Reverie

By Abram Joseph Ryan

Only a few more years!

Weary years!

Only a few more tears!

Bitter tears!

And then — and then — like other men,

I cease to wander, cease to weep,

Dim shadows o'er my way shall creep;

And out of the day and into the night,

Into the dark and out of the bright

I go, and Death shall veil my face,

The feet of the years shall fast efface

My very name, and every trace

I leave on earth; for the stern years tread —

Tread out the names of the gone and dead!
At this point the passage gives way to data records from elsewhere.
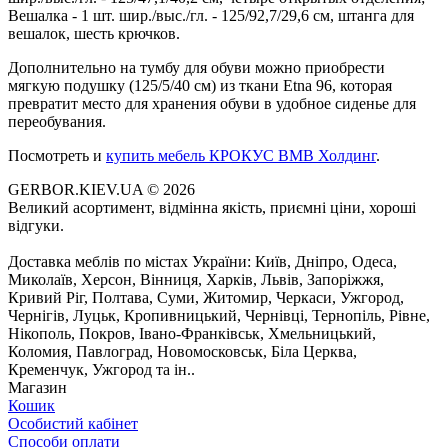
Вешалка - 1 шт. шир./выс./гл. - 125/92,7/29,6 см, штанга для
вешалок, шесть крючков.
Дополнительно на тумбу для обуви можно приобрести
мягкую подушку (125/5/40 см) из ткани Etna 96, которая
превратит место для хранения обуви в удобное сиденье для
переобувания.
Посмотреть и
купить мебель КРОКУС BMB Холдинг
.
GERBOR.KIEV.UA
© 2026
Великий асортимент, відмінна якість, приємні ціни, хороші
відгуки.
Доставка меблів по містах України: Київ, Дніпро, Одеса,
Миколаїв, Херсон, Вінниця, Харків, Львів, Запоріжжя,
Кривий Ріг, Полтава, Суми, Житомир, Черкаси, Ужгород,
Чернігів, Луцьк, Кропивницький, Чернівці, Тернопіль, Рівне,
Нікополь, Покров, Івано-Франківськ, Хмельницький,
Коломия, Павлоград, Новомосковськ, Біла Церква,
Кременчук, Ужгород та ін..
Магазин
Кошик
Особистий кабінет
Способи оплати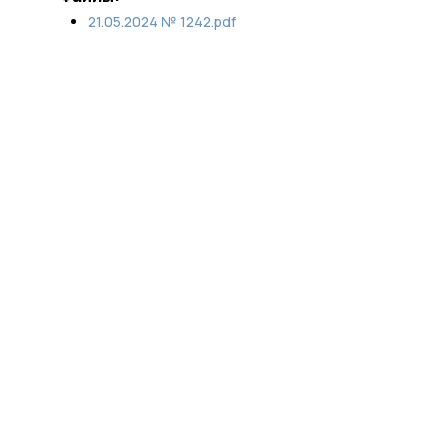
21.05.2024 № 1242.pdf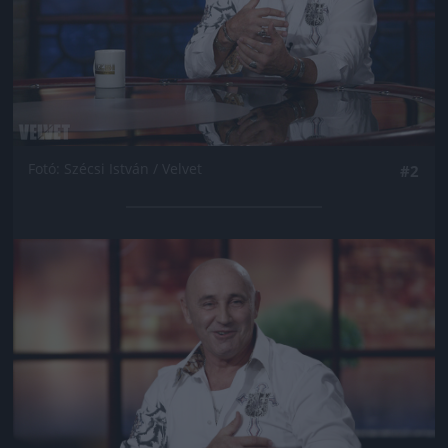
Fotó: Szécsi István / Velvet
#2
Jön még kép!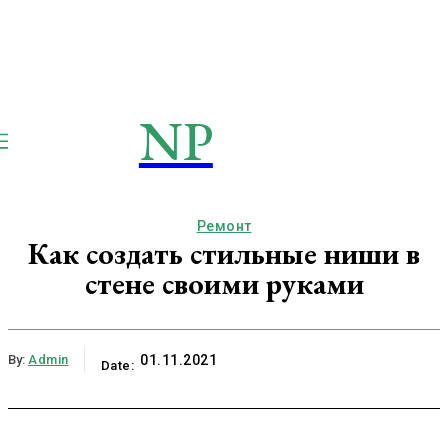
NP
NEWSPAPER
Publication
Ремонт
Как создать стильные ниши в
стене своими руками
By:
Admin
01.11.2021
Date: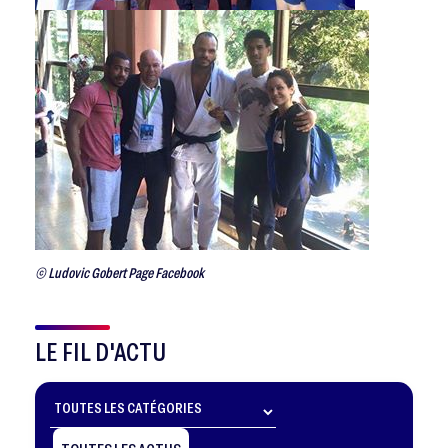
© Ludovic Gobert Page Facebook
LE FIL D'ACTU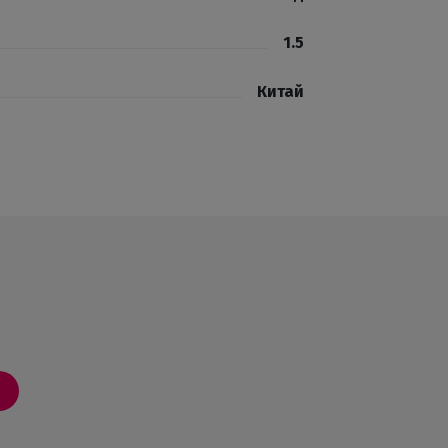
1.5
Китай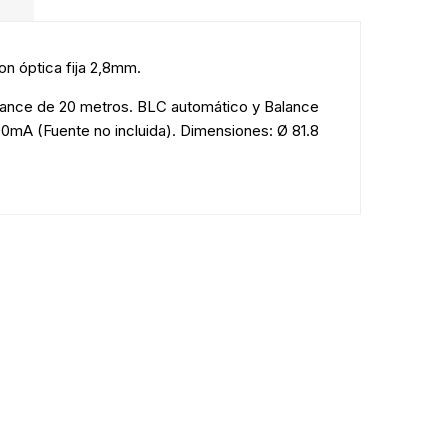
on óptica fija 2,8mm.
cance de 20 metros. BLC automático y Balance
0mA (Fuente no incluida). Dimensiones: Ø 81.8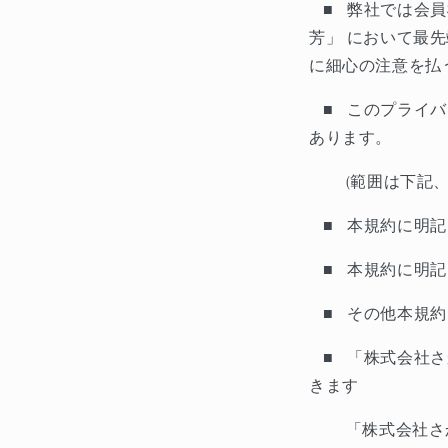
■
弊社では会員
芳」
において最先
に細心の注意を払
■
このプライバ
あります。
(
範囲は下記
■
本規約に明記
■
本規約に明記
■
その他本規約
■
「株式会社さ
きます
「株式会社さ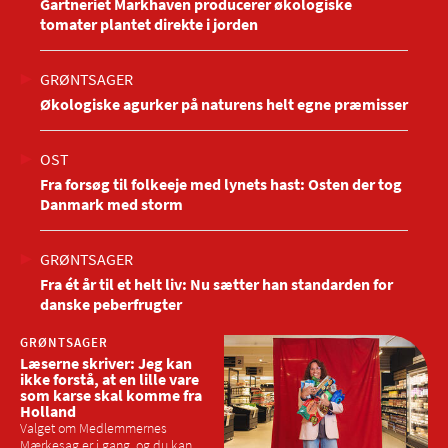
Gartneriet Markhaven producerer økologiske
tomater plantet direkte i jorden
GRØNTSAGER
Økologiske agurker på naturens helt egne præmisser
OST
Fra forsøg til folkeeje med lynets hast: Osten der tog
Danmark med storm
GRØNTSAGER
Fra ét år til et helt liv: Nu sætter han standarden for
danske peberfrugter
GRØNTSAGER
Læserne skriver: Jeg kan
ikke forstå, at en lille vare
som karse skal komme fra
Holland
Valget om Medlemmernes
Mærkesag er i gang, og du kan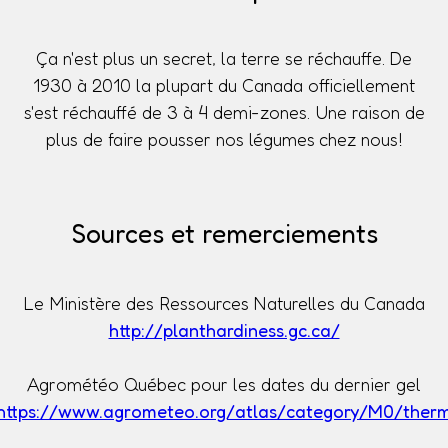
Ça n'est plus un secret, la terre se réchauffe. De
1930 à 2010 la plupart du Canada officiellement
s'est réchauffé de 3 à 4 demi-zones. Une raison de
plus de faire pousser nos légumes chez nous!
Sources et remerciements
Le Ministère des Ressources Naturelles du Canada
http://planthardiness.gc.ca/
Agrométéo Québec pour les dates du dernier gel
https://www.agrometeo.org/atlas/category/M0/ther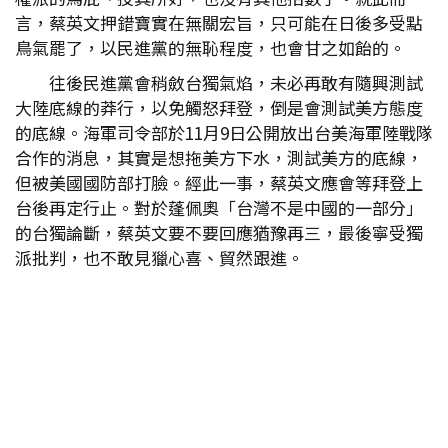
言，蔡英文押錯寶實在無關宏旨，只可能在日後多受點
鳥氣罷了，以民進黨的無恥程度，也會甘之如飴的。
往後民進黨會稍斂台獨氣焰，未必再敢有隨興測試
大陸底線的莽行，以免觸怒拜登，倒是會測試美方態度
的底線。海軍司令部於11月9日公開放出台美海軍陸戰隊
合作的消息，其實是想拖美方下水，測試美方的底線，
但被美國國防部打臉。經此一事，蔡英文應會等拜登上
台後再定行止。對於蓬佩奧「台灣不是中國的一部分」
的台獨論斷，蔡英文要不要回應猶豫再三，最後寧受獨
派批判，也不敢見獵心喜、貿然跟進。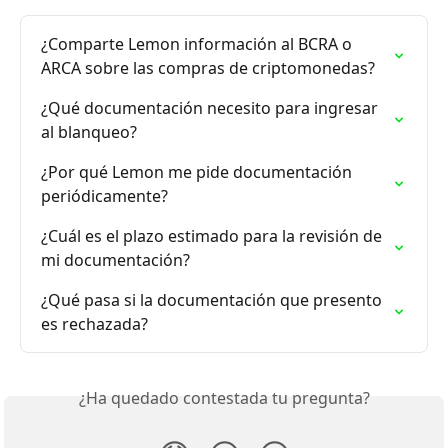
¿Comparte Lemon información al BCRA o 
ARCA sobre las compras de criptomonedas?
¿Qué documentación necesito para ingresar 
al blanqueo?
¿Por qué Lemon me pide documentación 
periódicamente?
¿Cuál es el plazo estimado para la revisión de 
mi documentación?
¿Qué pasa si la documentación que presento 
es rechazada?
¿Ha quedado contestada tu pregunta?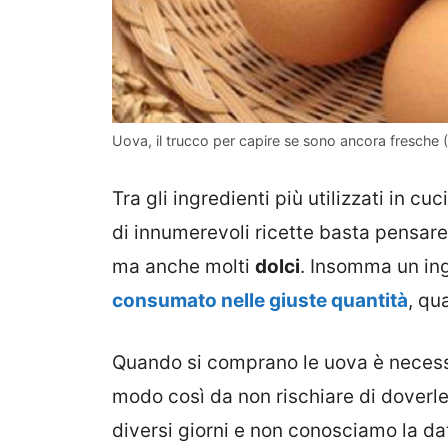
Uova, il trucco per capire se sono ancora fresche (L
Tra gli ingredienti più utilizzati in c
di innumerevoli ricette basta pensare
ma anche molti
dolci
. Insomma un in
consumato nelle giuste quantità
, qu
Quando si comprano le uova è neces
modo così da non rischiare di doverle
diversi giorni e non conosciamo la d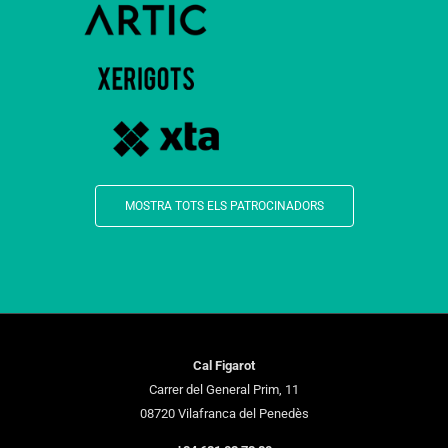
MOSTRA TOTS ELS PATROCINADORS
Cal Figarot
Carrer del General Prim, 11
08720 Vilafranca del Penedès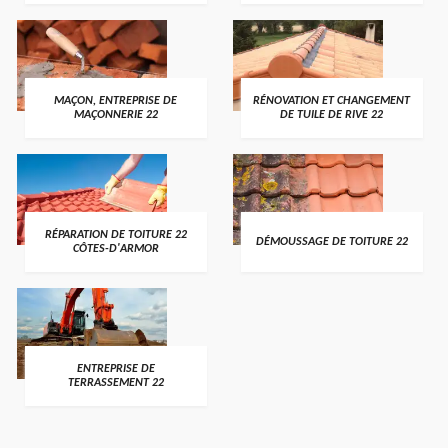
MAÇON, ENTREPRISE DE
RÉNOVATION ET CHANGEMENT
MAÇONNERIE 22
DE TUILE DE RIVE 22
RÉPARATION DE TOITURE 22
DÉMOUSSAGE DE TOITURE 22
CÔTES-D'ARMOR
ENTREPRISE DE
TERRASSEMENT 22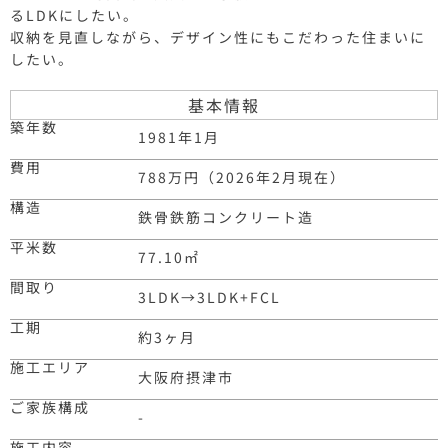
るLDKにしたい。
収納を見直しながら、デザイン性にもこだわった住まいに
したい。
基本情報
築年数
1981年1月
費用
788万円（2026年2月現在）
構造
鉄骨鉄筋コンクリート造
平米数
77.10
㎡
間取り
3LDK
→
3LDK+FCL
工期
約3ヶ月
施工エリア
大阪府摂津市
ご家族構成
-
施工内容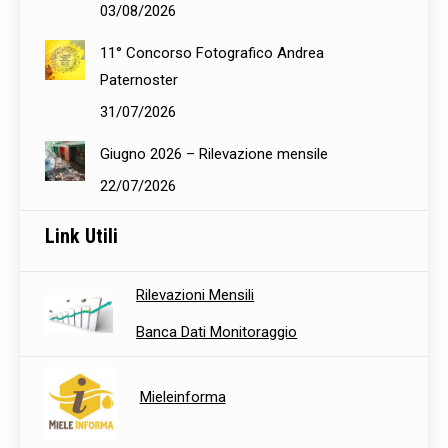
03/08/2026
11° Concorso Fotografico Andrea
Paternoster
31/07/2026
Giugno 2026 – Rilevazione mensile
22/07/2026
Link Utili
Rilevazioni Mensili
Banca Dati Monitoraggio
Mieleinforma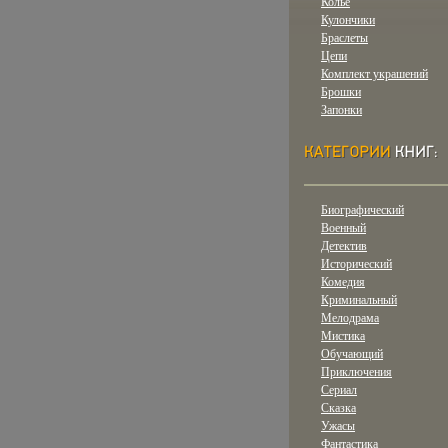
Колье
Кулончики
Браслеты
Цепи
Комплект украшений
Брошки
Запонки
Биографический
Военный
Детектив
Исторический
Комедия
Криминальный
Мелодрама
Мистика
Обучающий
Приключения
Сериал
Сказка
Ужасы
Фантастика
And then, ah! then, like other men,

I close my eyes and go to sleep,

Only a few, one hour, shall weep:

Ah! me, the grave is dark and deep!

Alas! Alas!

How soon we pass!

And ah! we go

So far away;

When go we must,

From the light of Life, and the heat of strife,

To the peace of Death, and the cold, still dust,

We go — we go — we may not stay,

We travel the lone, dark, dreary way;

Out of the day and into the night,

Into the darkness, out of the bright.

And then, ah! then, like other men,

We close our eyes and go to sleep;

We hush our hearts and go to sleep;

Only a few, one hour, shall weep:

Ah! me, the grave is lone and deep!

I saw a flower, at morn, so fair;

I passed at eve, it was not there.

I saw a sunbeam, golden bright,

I saw a cloud the sunbeam's shroud,

And I saw night

Digging the grave of day;

And day took off her golden crown,

And flung it sorrowfully down.

Ah! day, the Sun's fair bride!

At twilight moaned and died.

And so, alas! like day we pass:

At morn we smile,

At eve we weep,

At morn we wake,

In night we sleep.

We close our eyes and go to sleep:

Ah! me, the grave is still and deep!

But God is sweet.

My mother told me so,

When I knelt at her feet

Long — so long — ago;

She clasped my hands in hers.

Ah! me, that memory stirs

My soul's profoundest deep —

No wonder that I weep.

She clasped my hands and smiled,

Ah! then I was a child —

I knew not harm —

My mother's arm

Was flung around me; and I felt

That when I knelt

To listen to my mother's prayer,

God was with my mother there.

Yea! “God is sweet!”

She told me so;

She never told me wrong;

And through my years of woe

Her whispers soft, and sad, and low,

And sweet as Angel's song,

Have floated like a dream.

And, ah! to-night I seem

A very child in my old, old place,

Beneath my mother's blessed face,

And through each sweet remembered word,

This sweetest undertone is heard:

“My child! my child! our God is sweet,

In Life — in Death — kneel at his feet —

Sweet in gladness, sweet in gloom,

Sweeter still beside the tomb.”

Why should I wail? Why ought I weep?

The grave — it is not dark and deep;

Why should I sigh? Why ought I moan?

The grave — it is not still and lone;

Our God is sweet, our grave is sweet,

We lie there sleeping at His feet,

Where the wicked shall from troubling cease,

And weary hearts shall rest in peace!